### Brief:
Pick out all lines with the word "Fotos" from the records that follow.

··· Available data

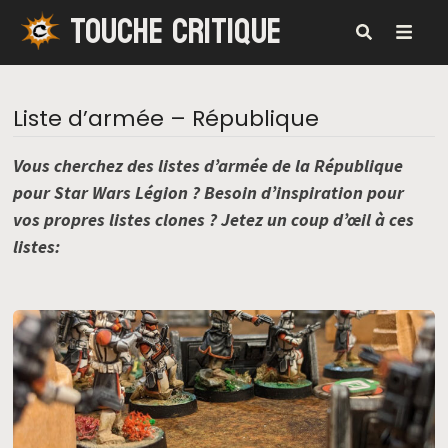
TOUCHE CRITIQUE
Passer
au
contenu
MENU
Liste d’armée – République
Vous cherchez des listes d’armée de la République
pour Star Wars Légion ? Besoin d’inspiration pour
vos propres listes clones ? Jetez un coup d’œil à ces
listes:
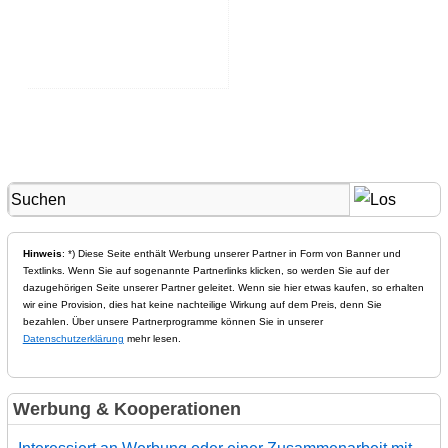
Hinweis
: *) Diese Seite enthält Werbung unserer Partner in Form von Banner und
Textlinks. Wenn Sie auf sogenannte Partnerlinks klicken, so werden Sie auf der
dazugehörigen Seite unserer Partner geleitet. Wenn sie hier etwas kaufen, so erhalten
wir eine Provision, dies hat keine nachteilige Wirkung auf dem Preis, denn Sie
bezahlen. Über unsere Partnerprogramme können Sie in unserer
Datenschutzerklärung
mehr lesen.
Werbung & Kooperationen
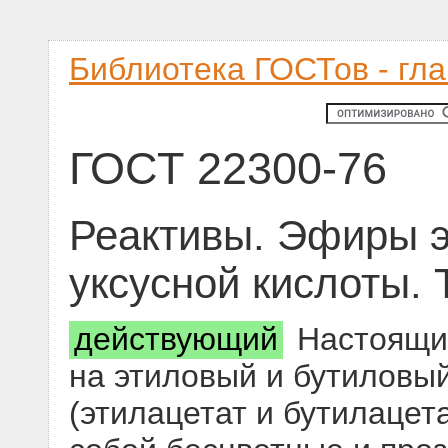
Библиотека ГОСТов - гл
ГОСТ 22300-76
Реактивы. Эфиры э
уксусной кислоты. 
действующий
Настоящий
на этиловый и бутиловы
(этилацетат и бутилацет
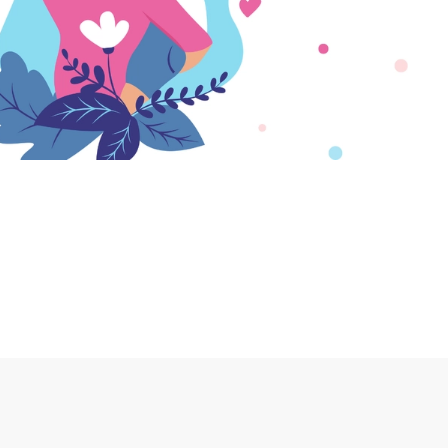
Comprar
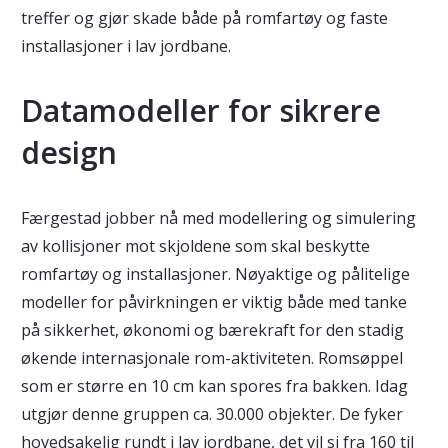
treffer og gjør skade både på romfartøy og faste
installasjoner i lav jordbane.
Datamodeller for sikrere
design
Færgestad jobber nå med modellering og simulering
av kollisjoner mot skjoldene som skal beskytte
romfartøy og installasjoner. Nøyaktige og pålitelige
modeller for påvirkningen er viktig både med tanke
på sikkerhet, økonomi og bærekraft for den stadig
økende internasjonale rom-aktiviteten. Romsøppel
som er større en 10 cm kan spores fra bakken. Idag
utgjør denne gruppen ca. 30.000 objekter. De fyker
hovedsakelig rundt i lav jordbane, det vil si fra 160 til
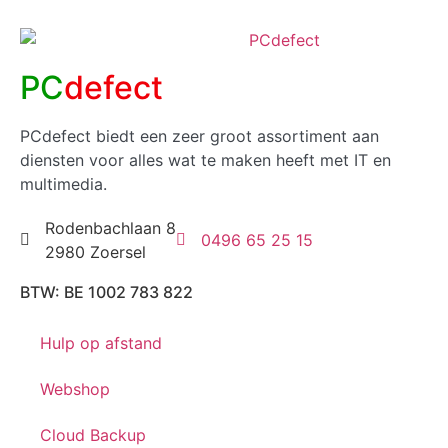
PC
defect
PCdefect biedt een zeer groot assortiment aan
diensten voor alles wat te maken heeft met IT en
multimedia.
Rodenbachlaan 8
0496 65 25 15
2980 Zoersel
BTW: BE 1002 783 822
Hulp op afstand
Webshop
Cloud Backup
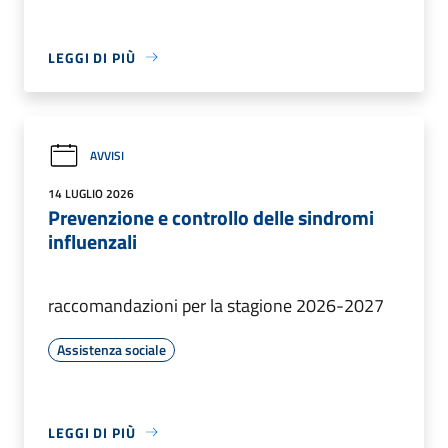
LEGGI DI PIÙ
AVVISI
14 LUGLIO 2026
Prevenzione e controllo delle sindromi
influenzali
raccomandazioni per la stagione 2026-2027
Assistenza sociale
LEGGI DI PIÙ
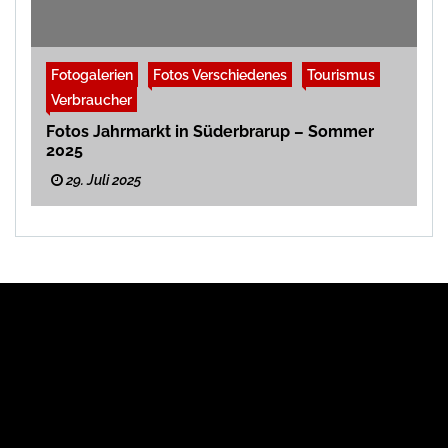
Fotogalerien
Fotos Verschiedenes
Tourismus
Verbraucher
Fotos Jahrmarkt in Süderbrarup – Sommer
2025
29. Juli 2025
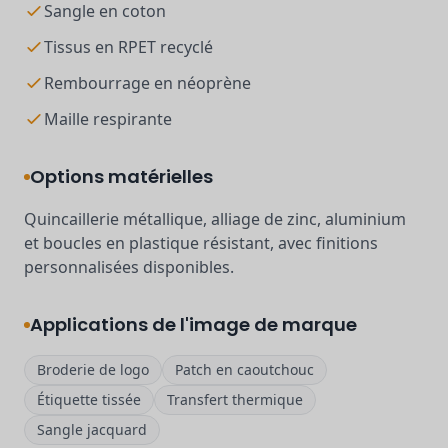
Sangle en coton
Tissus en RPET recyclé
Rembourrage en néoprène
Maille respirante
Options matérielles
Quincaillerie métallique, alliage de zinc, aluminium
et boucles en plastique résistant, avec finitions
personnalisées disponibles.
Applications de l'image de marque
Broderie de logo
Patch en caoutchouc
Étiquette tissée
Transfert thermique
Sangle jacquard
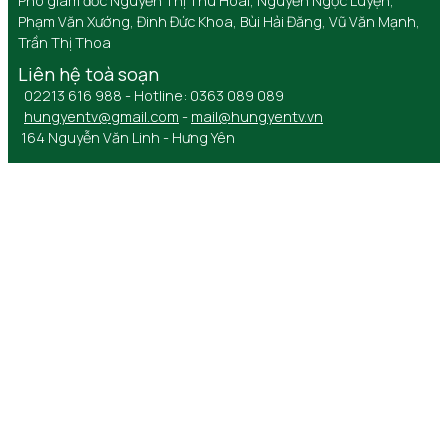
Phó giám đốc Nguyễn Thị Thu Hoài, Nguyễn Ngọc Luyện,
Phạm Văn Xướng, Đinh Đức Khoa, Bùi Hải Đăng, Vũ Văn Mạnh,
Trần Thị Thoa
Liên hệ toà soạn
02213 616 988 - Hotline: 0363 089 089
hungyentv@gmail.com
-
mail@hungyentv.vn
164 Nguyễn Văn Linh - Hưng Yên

······

### Problem solution:
Fotos Verschiedenes
Fotos Jahrmarkt in Süderbrarup – Sommer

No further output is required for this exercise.